Lactose is the Primary Carbohydrate in Breast Milk
All babies need carbohydrates for energy. Lactose is the primary carbohydrate source in breast milk. Contrary to popular opinion, lactose intolerance is uncommon in young children – babies are ‘programmed’ to break down the lactose in their mother’s milk. In many populations, lactase (the enzyme that breaks down lactose) does not begin to decrease until after 4 or 5 years of age.
Companies may use one or a combination of several carbohydrate sources to meet babies’ needs. Lactose (which is molecularly identical regardless of the source), corn syrup, maltodextrin, brown rice syrup, and sucrose are examples of carbohydrate sources found in many formulas.
According to the American Academy of Pediatrics, low-lactose and lactose-free formulas have no clinical advantages compared with standard lactose-containing formulas (except in severely under-nourished children).

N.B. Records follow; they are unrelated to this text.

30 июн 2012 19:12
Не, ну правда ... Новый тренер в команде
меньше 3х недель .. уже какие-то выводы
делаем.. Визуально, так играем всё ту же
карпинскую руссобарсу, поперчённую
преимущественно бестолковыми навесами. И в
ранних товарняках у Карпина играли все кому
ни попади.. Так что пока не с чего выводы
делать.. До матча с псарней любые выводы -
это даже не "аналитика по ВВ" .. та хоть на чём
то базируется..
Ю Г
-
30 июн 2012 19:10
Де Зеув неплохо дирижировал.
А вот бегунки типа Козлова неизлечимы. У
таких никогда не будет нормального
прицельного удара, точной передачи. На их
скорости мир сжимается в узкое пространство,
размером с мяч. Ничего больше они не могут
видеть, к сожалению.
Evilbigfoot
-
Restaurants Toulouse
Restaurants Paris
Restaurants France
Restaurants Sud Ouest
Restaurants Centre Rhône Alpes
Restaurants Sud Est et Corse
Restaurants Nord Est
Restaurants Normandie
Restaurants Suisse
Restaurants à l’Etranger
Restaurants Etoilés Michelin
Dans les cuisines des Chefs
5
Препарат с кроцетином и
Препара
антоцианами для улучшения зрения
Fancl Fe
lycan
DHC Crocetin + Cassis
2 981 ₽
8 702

For babies with the rare conditions of galactosemia or hereditary lactase deficiency, soy formula is recommended as the lactose is replaced with glucose or sucrose.
Fat is a critical macronutrient for babies and young children. It is essential for the rapid growth phase following birth, to help in the delivery of fat-soluble vitamins (such as A, D, E and K), and to support neurological development and brain function.

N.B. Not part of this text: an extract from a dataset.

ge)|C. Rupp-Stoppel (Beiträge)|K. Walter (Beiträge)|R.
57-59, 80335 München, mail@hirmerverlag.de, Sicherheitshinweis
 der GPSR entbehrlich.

Breast milk fat is composed of fatty acids, and about 20-25% of the fat in breast milk is palmitic acid, The fat in formula should match, as best possible, the fatty acid profile found in human milk.

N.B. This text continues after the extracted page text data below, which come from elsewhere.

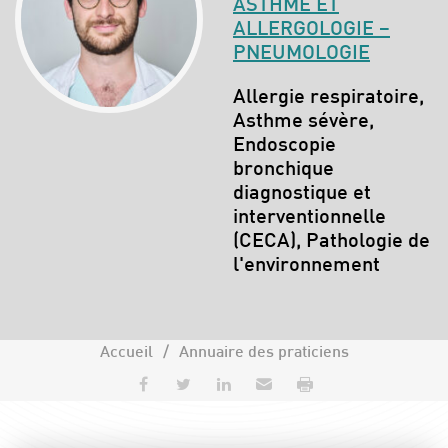
ASTHME ET
ALLERGOLOGIE –
PNEUMOLOGIE
Spécialités :
Allergie respiratoire,
Asthme sévère,
Endoscopie
bronchique
diagnostique et
interventionnelle
(CECA), Pathologie de
l'environnement
Accueil
Annuaire des praticiens
Partager sur Facebook
Partager sur Twitter
Partager sur LinkedIn
Envoyer par e-mail
Imprimer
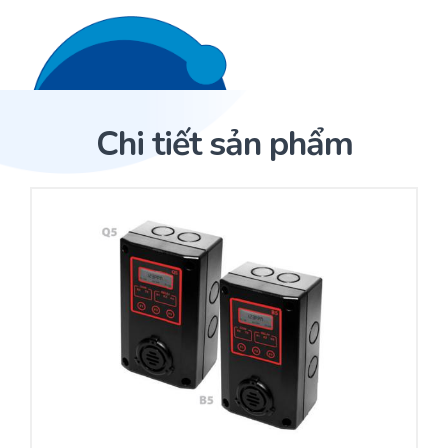
Liên hệ 24/7
Trang Chủ
Chi tiết sản phẩm
Giới thiệu
Trang Chủ
Sản phẩm
Cảm biến ACI
Dịch Vụ
Sản phẩm
Cảm biến ACI
Dự án
Nhà phân phối cảm biến
Bài viết
Nhà sản xuất thiết bị điều khiển
Hợp tác
Cung cấp giải pháp quản lý cho toà nhà (BMS)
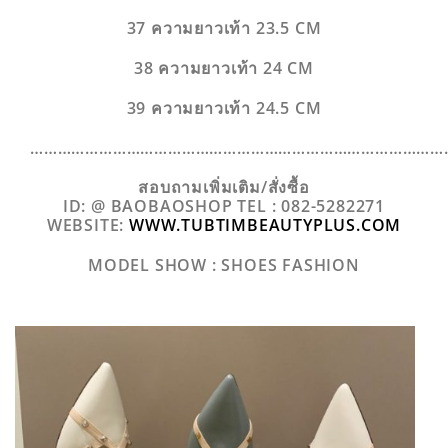
37 ความยาวเท้า 23.5 CM
38 ความยาวเท้า 24 CM
39 ความยาวเท้า 24.5 CM
………………………………………………………………………………
สอบถามเพิ่มเติม/สั่งซื้อ
ID: @ BAOBAOSHOP TEL : 082-5282271
WEBSITE:
WWW.TUBTIMBEAUTYPLUS.COM
MODEL SHOW : SHOES FASHION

As the FDA does not permit the use of animal fat in formula, fatty acids in commercially prepared formula must come from vegetable oils. And, as no one vegetable oil has a comparable fatty acid profile to that of breast milk, all commercially prepared formulas contain a vegetable oil blend.
Infant Formula is One of the Most Highly Regulated Foods
Formulas vary, in terms of ingredients, or whether they are organic or non-GMO, but all infant formulas in the United States meet FDA regulations. The FDA provides guidelines that specify minimum amounts for 29 nutrients and maximum amounts for 9 of those nutrients.
The FDA also plays a significant regulatory role in the evaluation and safety of infant formula. Unlike many other countries, including the European Union, the US requires that each new infant formula participate in a clinical trial to demonstrate safety and tolerance before being marketed.
Parents can rest assured that from the list of FDA approved ingredients, manufacturers create their own recipes drawing on different protein, fat and carbohydrate sources, to meet the unique nutritional and digestive needs of the child the product is intended for. By understanding the necessary and critical components of formula, and the options available to manufacturers, parents can make an informed choice when it comes to formula ingredients.